Figure 3: Integration of Target and Landmark codes (Horizontal Axis) is associated with shifts in target coding from Fixation-Centered toward a Landmark-Centered scheme (Vertical Axis). Each grey dot represents data fit to the response field for one target-landmark configuration from one neuron. Line fits suggest the effect peaks and asymptotes near where the target and landmark coding are equal. 

These results show that visual processing is not complete in the traditional ‘visual’ areas of the brain. Visuospatial information can be fully integrated in frontal areas associated with cognition and movement control, presumably to provide the optimal integration described above. Further, we identified a specific cellular mechanism. It is likely that the brain does such ‘last minute’ computations to allow for the flexible, intelligent use of vision for complex behaviors. We predict that other behaviors may utilize similar mechanisms.
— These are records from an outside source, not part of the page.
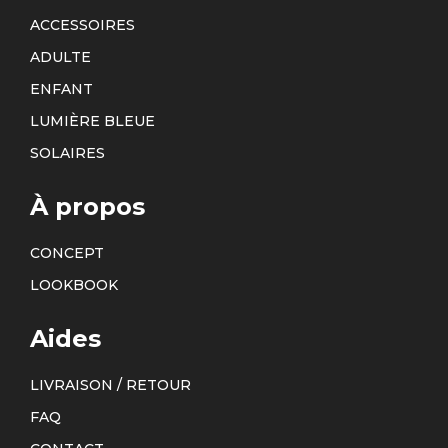
ACCESSOIRES
ADULTE
ENFANT
LUMIÈRE BLEUE
SOLAIRES
À propos
CONCEPT
LOOKBOOK
Aides
LIVRAISON / RETOUR
FAQ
These mechanisms likely also have implications for understanding the neurological deficits associated with degradation of dorsal vs. ventral visual areas 3,4 as well as direct damage to frontal cortex.

  1. Fiehler, K. & Karimpur, H. Spatial coding for action across spatial scales. Nat Rev Psychol 2, 72–84 (2023).
  2. Chen, Y. & Crawford, J. D. Allocentric representations for target memory and reaching in human cortex. Annals of the New York Academy of Sciences 1464, 142–155 (2020).
  3. Milner, D. & Goodale, M. The Visual Brain in Action. (Oxford University Press, 2006). doi:10.1093/acprof:oso/9780198524724.001.0001.
  4. Schenk, T. No Dissociation between Perception and Action in Patient DF When Haptic Feedback is Withdrawn. J. Neurosci. 32, 2013–2017 (2012).
  5. Schall, J. D. Visuomotor Functions in the Frontal Lobe. Annual Review of Vision Science 1, 469–498 (2015).
  6. Bharmauria, V. et al. Integration of Eye-Centered and Landmark-Centered Codes in Frontal Eye Field Gaze Responses. Cereb Cortex 30, 4995–5013 (2020).
  7. Bharmauria, V., Sajad, A., Yan, X., Wang, H. & Crawford, J. D. Spatiotemporal Coding in the Macaque Supplementary Eye Fields: Landmark Influence in the Target-to-Gaze Transformation. eNeuro 8, ENEURO.0446-20.2020 (2021).